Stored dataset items

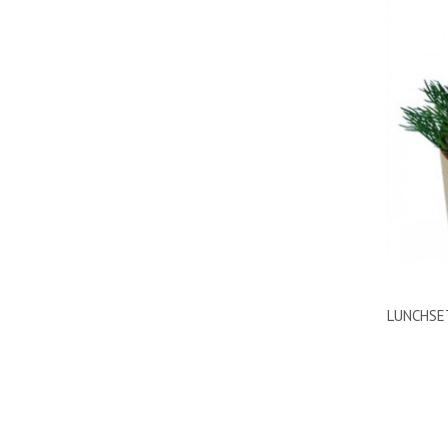
LUNCHSE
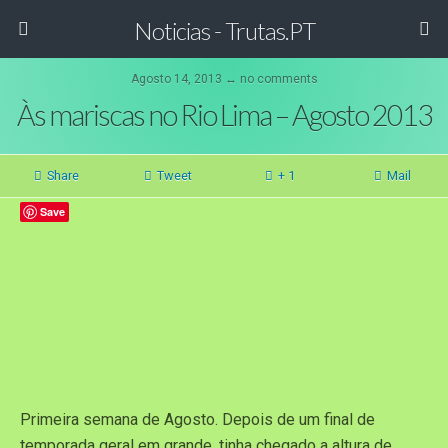
Noticias - Trutas.PT
Agosto 14, 2013 ↔ no comments
Às mariscas no Rio Lima – Agosto 2013
Share
Tweet
+ 1
Mail
Save
Primeira semana de Agosto. Depois de um final de
temporada geral em grande, tinha chegado a altura de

Exercise | Select every line in the records above that contains the word "Agosto".

Solution to this problem |
Agosto 14, 2013 ↔ no comments
Às mariscas no Rio Lima – Agosto 2013
Primeira semana de Agosto. Depois de um final de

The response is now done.